O zamanlar “kendini feda etmek” olarak bilinen yaygın bir uygulama vardı. Bunu yapmanın iki yolu vardı. Biri mal varlığını tapınağa vermek, diğeri ise tapınağa katılıp keşişlere hizmet etmekti. Xiao Yan, Tongtai Tapınağı'nda (şimdi Nanjing'deki Jiming Tapınağı) bir keşiş olarak dört kez “kendini feda etti” ve dört ila 37 gün arasında değişen süreler boyunca orada kaldı. Mahkeme her seferinde onu tapınaktan karşılığında altın vererek çıkardı. Tapınağa kefaret olarak ödenen toplam miktar 400 milyon altına ulaştı. Budizm, Liang Hanedanlığı döneminde eşi görülmemiş bir refah elde etti.

Xiao Yan yaklaşık yarım asırdır tahttaydı ve onun hükümdarlığı sırasında ülkesi ve halkı kayda değer kültürel ve ekonomik refah yaşadı. Kuzeydeki düşman ülkeler bile şaşkındı ve onu gözlemlediler.

Liang İmparatoru Wu, Budizm'i şiddetle teşvik ederken, Geleneksel Konfüçyüsçülük de tarihi bir zirveye ulaştı. Bütün ülkeye bir Konfüçyüs kültürü atmosferi nüfuz etmişti ve bilim adamları Konfüçyüsçü çalışmalara büyük ilgi gösterdiler. İmparatordan şehzadelere ve soylulara kadar herkes lütuf ve dürüstlükten kıvanç duymuş, kültürel okuryazarlığını geliştirmek için çaba harcamıştır.

Sonuç olarak, Liang'ın 50 yılı aşkın süresince, kayda değer sayıda başarılı yazar ve şair, Çin edebiyatına önemli katkılarda bulundu, örneğin “Zhaoming'in Seçme Eserleri” yazan Xiao Tong, “Song Shu ” nun yazarı Shen Yue, “Nan Qi Shu” yazan Xiao Ziliang, “Wen Xin Diao Long”un yazarı Liu Xie, “Shi Pin”in yazarı Zhong Rong ve diğer birçok tanınmış bilim adamının yanı sıra, Xiao Yan'ın kendileri de imparator olan iki oğlu Jianwen İmparatoru Xiao Gang ve Yuan İmparatoru Xiao Yi da buna dahildir.
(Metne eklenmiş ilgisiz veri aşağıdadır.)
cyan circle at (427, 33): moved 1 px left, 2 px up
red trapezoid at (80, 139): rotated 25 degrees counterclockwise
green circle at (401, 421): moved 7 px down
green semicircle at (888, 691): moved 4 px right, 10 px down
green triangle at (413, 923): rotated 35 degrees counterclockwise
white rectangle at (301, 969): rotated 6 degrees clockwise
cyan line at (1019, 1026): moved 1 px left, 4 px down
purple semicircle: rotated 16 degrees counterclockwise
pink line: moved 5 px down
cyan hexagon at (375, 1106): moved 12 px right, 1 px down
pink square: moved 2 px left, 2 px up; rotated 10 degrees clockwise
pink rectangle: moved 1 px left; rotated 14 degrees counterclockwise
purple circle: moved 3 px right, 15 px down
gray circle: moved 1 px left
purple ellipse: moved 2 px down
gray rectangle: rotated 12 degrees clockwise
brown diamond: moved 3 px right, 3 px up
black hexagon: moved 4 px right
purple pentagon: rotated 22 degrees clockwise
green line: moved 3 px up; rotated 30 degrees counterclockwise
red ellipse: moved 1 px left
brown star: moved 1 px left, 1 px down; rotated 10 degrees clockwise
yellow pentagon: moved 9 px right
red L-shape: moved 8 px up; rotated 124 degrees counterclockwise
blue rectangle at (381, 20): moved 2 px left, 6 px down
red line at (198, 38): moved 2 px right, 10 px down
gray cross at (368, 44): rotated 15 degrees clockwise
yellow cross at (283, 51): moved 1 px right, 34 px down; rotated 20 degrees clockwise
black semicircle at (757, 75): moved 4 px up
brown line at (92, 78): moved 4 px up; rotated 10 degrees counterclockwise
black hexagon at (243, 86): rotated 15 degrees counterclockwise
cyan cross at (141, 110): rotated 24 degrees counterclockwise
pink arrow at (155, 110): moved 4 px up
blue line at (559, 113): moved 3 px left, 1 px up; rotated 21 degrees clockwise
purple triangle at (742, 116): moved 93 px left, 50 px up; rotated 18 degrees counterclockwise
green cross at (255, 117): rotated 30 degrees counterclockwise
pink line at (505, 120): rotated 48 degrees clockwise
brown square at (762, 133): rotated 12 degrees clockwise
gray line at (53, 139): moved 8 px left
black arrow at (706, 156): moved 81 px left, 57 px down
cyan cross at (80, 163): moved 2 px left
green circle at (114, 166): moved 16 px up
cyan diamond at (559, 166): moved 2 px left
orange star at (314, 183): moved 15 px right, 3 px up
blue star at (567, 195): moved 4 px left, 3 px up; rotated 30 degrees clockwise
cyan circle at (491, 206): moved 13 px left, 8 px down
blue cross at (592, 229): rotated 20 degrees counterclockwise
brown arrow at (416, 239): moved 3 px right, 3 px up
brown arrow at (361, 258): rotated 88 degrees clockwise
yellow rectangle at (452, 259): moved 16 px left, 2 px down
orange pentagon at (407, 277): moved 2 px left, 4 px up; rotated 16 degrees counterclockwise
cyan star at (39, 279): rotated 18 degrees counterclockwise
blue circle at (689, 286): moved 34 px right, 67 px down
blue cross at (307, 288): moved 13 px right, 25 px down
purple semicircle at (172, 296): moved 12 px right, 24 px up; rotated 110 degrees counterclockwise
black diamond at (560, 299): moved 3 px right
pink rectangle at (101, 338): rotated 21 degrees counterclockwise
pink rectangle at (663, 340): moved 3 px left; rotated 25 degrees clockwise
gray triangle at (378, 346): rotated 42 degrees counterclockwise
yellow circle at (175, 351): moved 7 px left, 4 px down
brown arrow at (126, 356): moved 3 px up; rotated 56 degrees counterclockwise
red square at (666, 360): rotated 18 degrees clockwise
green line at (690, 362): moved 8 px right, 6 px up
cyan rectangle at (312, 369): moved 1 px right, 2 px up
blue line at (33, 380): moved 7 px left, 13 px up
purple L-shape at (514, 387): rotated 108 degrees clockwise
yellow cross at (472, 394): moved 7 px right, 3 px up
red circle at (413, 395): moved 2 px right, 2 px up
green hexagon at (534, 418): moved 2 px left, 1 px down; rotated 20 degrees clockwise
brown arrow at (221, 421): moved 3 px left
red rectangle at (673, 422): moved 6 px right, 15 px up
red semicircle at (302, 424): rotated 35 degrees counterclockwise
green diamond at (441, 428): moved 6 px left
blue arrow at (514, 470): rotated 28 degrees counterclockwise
Kısacası, Liang Hanedanlığı dönemindeki edebi başarılar ancak Çin tarihindeki edebi anlamda başarılı sayılan Tang ve Kuzey Song hanedanları eş görülebilir.

Liang İmparatoru Wu, Çin Budist kültürüne, Konfüçyüsçülüğün tanınmasına ve Çin'in ilahi kültürünün yayılmasına önemli katkılarda bulunmuştur.